The trained model will now be used to predict whether the emails in the testing set should be classified as spam or ham.
nb_predictions <- predict(
nb_model,
newdata = test_model_data
)
head(nb_predictions)[1] ham ham ham ham ham spam
Levels: ham spam
The predictions represent the model’s classification of the withheld test emails.
The model’s predictions will now be compared against the actual labels from the test set. This will allow for evaluation using accuracy, sensitivity, specificity, and other classification metrics.
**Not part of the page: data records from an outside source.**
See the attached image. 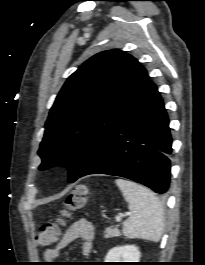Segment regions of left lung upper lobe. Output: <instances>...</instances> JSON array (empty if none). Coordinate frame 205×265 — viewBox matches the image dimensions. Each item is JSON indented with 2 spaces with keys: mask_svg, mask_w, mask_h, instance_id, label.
Here are the masks:
<instances>
[{
  "mask_svg": "<svg viewBox=\"0 0 205 265\" xmlns=\"http://www.w3.org/2000/svg\"><path fill=\"white\" fill-rule=\"evenodd\" d=\"M148 83L146 69L126 52L108 50L88 59L67 79L50 110L39 169L66 165L69 182L75 181Z\"/></svg>",
  "mask_w": 205,
  "mask_h": 265,
  "instance_id": "left-lung-upper-lobe-1",
  "label": "left lung upper lobe"
}]
</instances>
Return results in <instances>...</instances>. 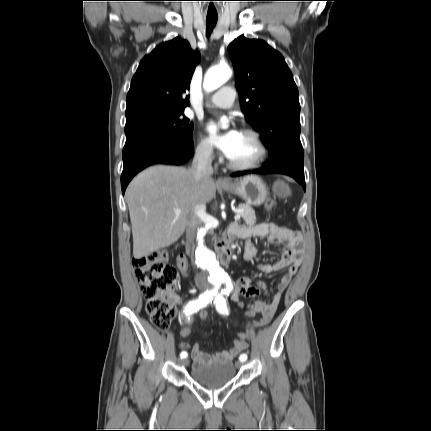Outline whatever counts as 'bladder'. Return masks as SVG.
I'll return each instance as SVG.
<instances>
[{"mask_svg":"<svg viewBox=\"0 0 431 431\" xmlns=\"http://www.w3.org/2000/svg\"><path fill=\"white\" fill-rule=\"evenodd\" d=\"M236 367L233 362H219L205 366H195L190 371L191 379L210 389L223 387L234 380Z\"/></svg>","mask_w":431,"mask_h":431,"instance_id":"obj_1","label":"bladder"}]
</instances>
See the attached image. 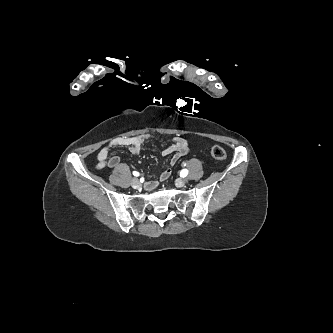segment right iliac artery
Wrapping results in <instances>:
<instances>
[{
	"label": "right iliac artery",
	"instance_id": "right-iliac-artery-1",
	"mask_svg": "<svg viewBox=\"0 0 333 333\" xmlns=\"http://www.w3.org/2000/svg\"><path fill=\"white\" fill-rule=\"evenodd\" d=\"M133 175L137 177V176H139L140 174H139V172H137V171H133Z\"/></svg>",
	"mask_w": 333,
	"mask_h": 333
}]
</instances>
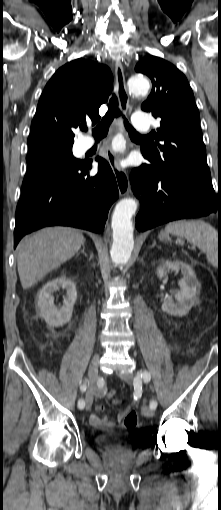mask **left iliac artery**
Wrapping results in <instances>:
<instances>
[{
  "instance_id": "1",
  "label": "left iliac artery",
  "mask_w": 221,
  "mask_h": 510,
  "mask_svg": "<svg viewBox=\"0 0 221 510\" xmlns=\"http://www.w3.org/2000/svg\"><path fill=\"white\" fill-rule=\"evenodd\" d=\"M141 380H143L144 382H149L151 380L150 373L148 371H146V370L138 372L134 382H135L136 385H139L141 383ZM156 407H157V401L156 400H152L150 402V408L152 410H155Z\"/></svg>"
}]
</instances>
confusion_results <- confusionMatrix(
nb_predictions,
test_model_data$label,
positive = "spam"
)
confusion_resultsConfusion Matrix and Statistics
Reference
Prediction ham spam
ham 486 45
spam 14 235
Accuracy : 0.9244
95% CI : (0.9035, 0.9419)
No Information Rate : 0.641
P-Value [Acc > NIR] : < 2.2e-16
Kappa : 0.8315
Mcnemar's Test P-Value : 9.397e-05
Sensitivity : 0.8393
Specificity : 0.9720
Pos Pred Value : 0.9438
Neg Pred Value : 0.9153
Prevalence : 0.3590
Detection Rate : 0.3013
Detection Prevalence : 0.3192
Balanced Accuracy : 0.9056
'Positive' Class : spam
The confusion matrix provides insight into how well the model classified spam and ham messages, including how often it correctly identified spam and how often it misclassified legitimate messages.
The Naive Bayes classifier performed well on the whole, achieving an accuracy of approximately 92.44%, indicating that the majority of emails were correctly classified.
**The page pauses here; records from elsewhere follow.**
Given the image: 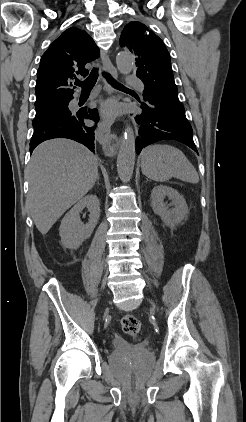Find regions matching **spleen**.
I'll return each instance as SVG.
<instances>
[{
    "label": "spleen",
    "instance_id": "obj_1",
    "mask_svg": "<svg viewBox=\"0 0 246 422\" xmlns=\"http://www.w3.org/2000/svg\"><path fill=\"white\" fill-rule=\"evenodd\" d=\"M142 173L156 182H165L175 177L197 184L199 176L185 154L166 144L148 146L141 153Z\"/></svg>",
    "mask_w": 246,
    "mask_h": 422
}]
</instances>
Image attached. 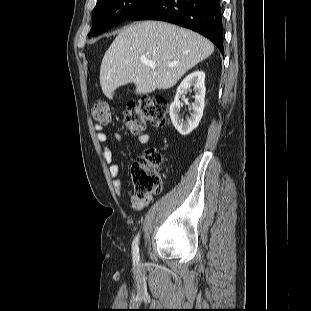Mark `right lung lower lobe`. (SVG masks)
<instances>
[{
  "label": "right lung lower lobe",
  "instance_id": "right-lung-lower-lobe-1",
  "mask_svg": "<svg viewBox=\"0 0 311 311\" xmlns=\"http://www.w3.org/2000/svg\"><path fill=\"white\" fill-rule=\"evenodd\" d=\"M129 20H161L209 38L224 54L220 0H155Z\"/></svg>",
  "mask_w": 311,
  "mask_h": 311
}]
</instances>
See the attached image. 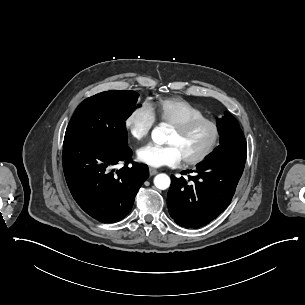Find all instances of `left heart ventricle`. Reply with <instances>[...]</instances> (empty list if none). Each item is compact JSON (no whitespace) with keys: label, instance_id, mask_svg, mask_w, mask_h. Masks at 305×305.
I'll return each mask as SVG.
<instances>
[{"label":"left heart ventricle","instance_id":"obj_1","mask_svg":"<svg viewBox=\"0 0 305 305\" xmlns=\"http://www.w3.org/2000/svg\"><path fill=\"white\" fill-rule=\"evenodd\" d=\"M213 138L212 125L204 123L186 132H179L171 127L166 142L175 145L179 149L182 159H185L202 153L212 143Z\"/></svg>","mask_w":305,"mask_h":305}]
</instances>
More specifically, the model had a sensitivity of 83.93% and a specificity of 97.20%, meaning that it was stronger at correctly identifying ham emails than spam emails. This is reflected in the confusion matrix, where 45 spam emails were incorrectly classified as ham (false negatives), compared to 14 ham emails incorrectly classified as spam (false positives).
As such, this suggests that the model is somewhat conservative, prioritizing the avoidance of misclassifying legitimate emails as spam, although this comes at the cost of allowing some spam messages to pass through.